The old cemetery had been carved up and sold for housing when the Time Exchange decided dead people weren't generating enough revenue.

Damian found her door by the familiar pattern of carved stone under his fingertips, symbols that told stories for those who knew how to read them.

He knocked in the careful pattern that told her who was calling. The locks turned, metal on metal, and the door swung open with the particular creak of old hinges.

“Damian, love,” she said, her voice like autumn leaves crackling underfoot. “Right on time.”

Mrs. Kess had sold forty-seven years to keep her son out of debtor's prison. Damian could hear the temporal strain in her voice, the way her breathing rattled like paper in the wind. When she moved, she creaked like old wood, and her skin felt paper-thin when he touched her arm to guide her.

Her tomb was warm, heated by a small brazier that filled the air with the scent of time-coal.

The walls held an echo that spoke of carved stone, and when Damian ran his fingers along them, he could feel the raised reliefs that told her life story.

The magical resonance of the carvings made the air thick with memory.

“How's the pain today?” Damian asked, guiding her to the narrow bed by the sound of her footsteps and the rustle of fabric.

“Like fire in my bones,” she admitted, her weight settling onto the mattress with a soft whoosh of displaced air. “Like glass in my blood. But I've felt worse.”

Damian doubted that, but he didn't argue. He set up his tools by touch, the blessed cloth spread just so, the soul-needles arranged in their familiar pattern. Mrs. Kess watched him work—he could feel her attention like warmth on his skin.

“You know,” she said, settling back against her pillows with a rustle of old fabric, “my grandmother used to tell stories about the old days. Before the Time Exchange, before the Hourveins. When time moved like water, natural and free.”

Damian's hands stilled on his kit. He could hear the change in her voice, the way it softened with memory. “Did she now?”

“She said death came as a friend then, not a creditor. Said the reapers walked among us, gentle as rain, kind as twilight. The Ashen Accord taught that Death was passage, not punishment.”

The words hit Damian like cold water. He'd heard whispers of the Accord, fragments of the old religion that had been outlawed when the Time Exchange rose to power. Dangerous talk, the kind that got people Hollowed.

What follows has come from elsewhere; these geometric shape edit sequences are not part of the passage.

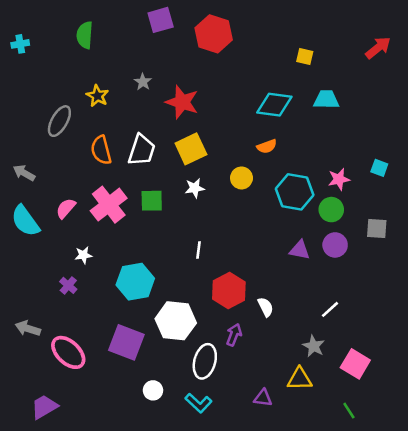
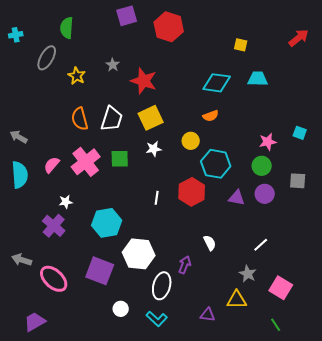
gray ellipse: (59, 121) -> (47, 58), moved
cyan hexagon: (295, 192) -> (216, 164), moved
cyan semicircle: (25, 221) -> (20, 175), turned -148
purple cross: (68, 285) -> (54, 226), size x1.6
red hexagon: (229, 290) -> (192, 192), moved

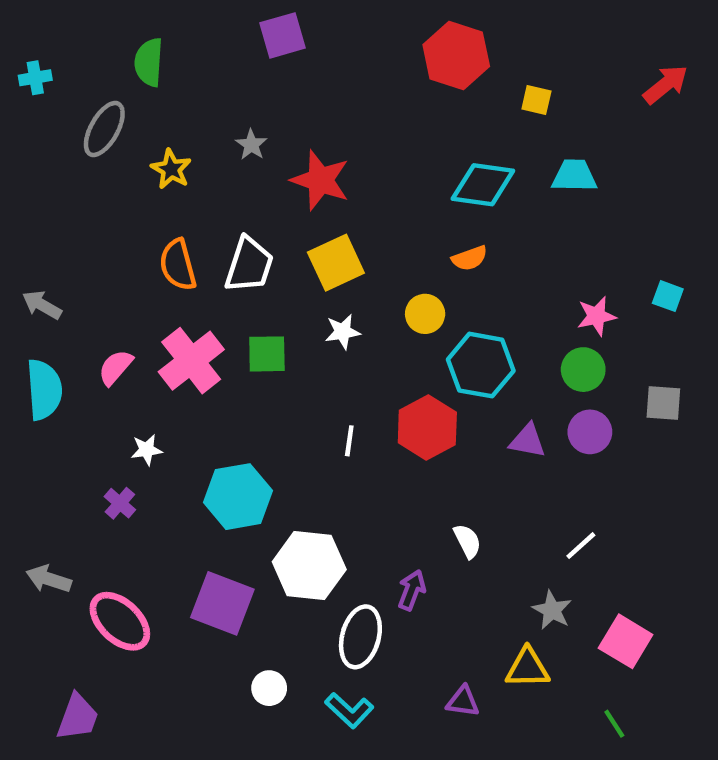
red hexagon: (169, 27) -> (456, 55), moved
purple cross: (54, 226) -> (120, 503), size x0.6
purple trapezoid: (35, 322) -> (78, 717), turned 140

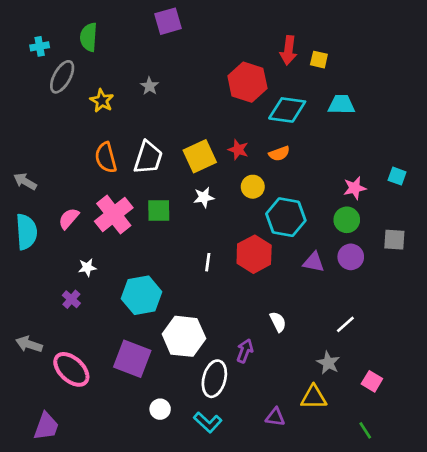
red hexagon: (456, 55) -> (247, 82), moved
cyan cross: (35, 78) -> (40, 46), moved
red arrow: (666, 84) -> (289, 50), moved, turned 136
red star: (320, 180) -> (238, 150), moved, size x0.6
pink square: (626, 641) -> (372, 381), size x0.7

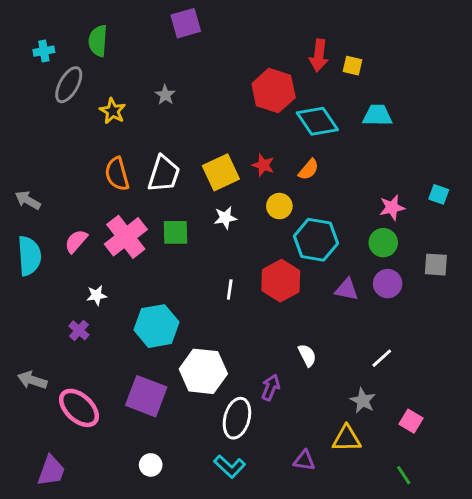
cyan diamond: (287, 110) -> (317, 121), turned 48
orange semicircle: (279, 154) -> (309, 170), turned -30
white circle: (160, 409) -> (151, 465), moved

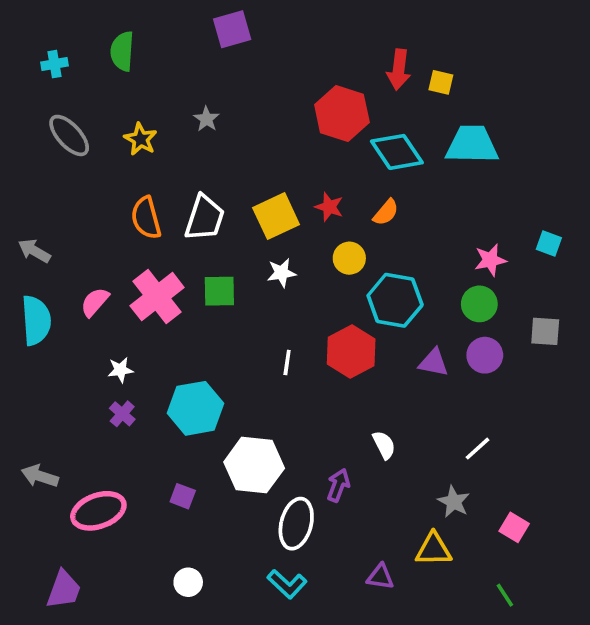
gray ellipse: (69, 85) -> (69, 135), moved, turned -72
cyan trapezoid: (377, 115) -> (472, 145), size x1.4
purple cross: (79, 330) -> (122, 414), moved
purple square: (146, 396) -> (183, 496), size x0.5
pink ellipse: (79, 408) -> (98, 511), turned -63

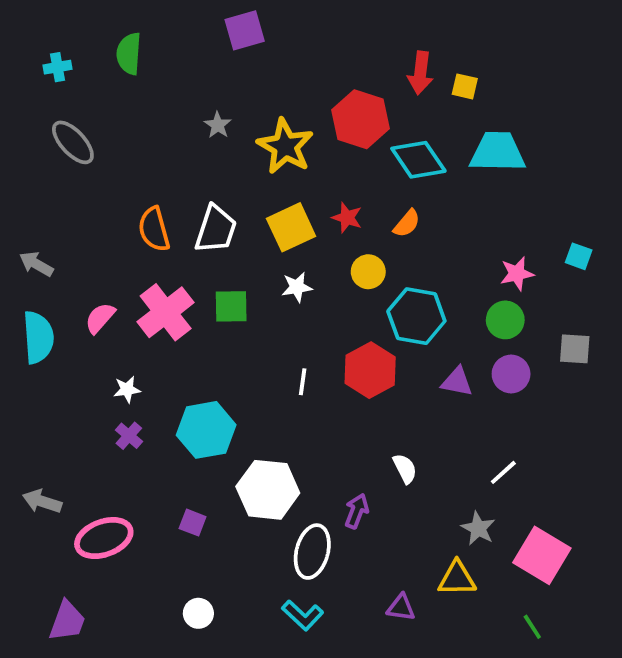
yellow star: (141, 139) -> (285, 146), moved, size x1.6
pink square: (514, 527) -> (542, 555), size x1.8

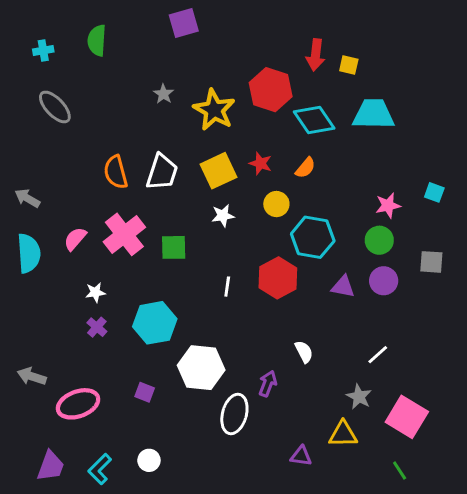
green square: (231, 306) -> (174, 247), moved
cyan L-shape: (303, 615) -> (100, 469), moved, turned 92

“Stories,” he said carefully, listening to the way his voice echoed in the small space. “That's all they are.”

Mrs. Kess smiled—he could hear it in her voice. “Maybe. But sometimes stories are all we have to keep us warm.”

Damian placed his hands on her shoulders, feeling the familiar tingle of connection.

Her skin was cool and fragile, like touching moth wings.

Paincraft was intimate magic, requiring trust and surrender from both parties.

He opened himself to her suffering, letting it flow into him like poison through his veins.

The pain hit him like a landslide. Mrs. Kess's agony poured into him, forty-seven years of stolen time condensed into pure hurt.

His bones went brittle, his muscles trembling with the weight of decades.

The darkness behind his eyes somehow deepened, and he tasted copper and ash.

The weight of her lost years settled into his body like lead.

But he held on, drawing her pain into himself until her breathing eased, until the tension left her shoulders. This was what he lived for, these moments when his own suffering had meaning. When the emptiness inside him could be filled with someone else's relief.

“Better?” he asked when it was done, his voice rough with borrowed anguish.

“Much.” Her voice was lighter now, the fever-edge replaced by something like peace. “You're a good boy, Damian. Your mother would be proud.”

He helped her to her bed, packing his tools as she pressed something small and glassy into his palm. His fingers traced etched symbols—patterns that felt familiar, though he'd never admit it.

“For protection,” she whispered. “The Accord teaches us that Death is not the enemy.”

Damian pocketed the charm without comment. He knew the risk of being caught with Accord artifacts.

“Rest now,” he said. “I'll be back tomorrow.”

The walk to the forgotten temple gave him time to think, which was both blessing and curse. His body ached with Mrs. Kess's borrowed pain, but his mind was sharper somehow, focused by the familiar burn of overextended magic.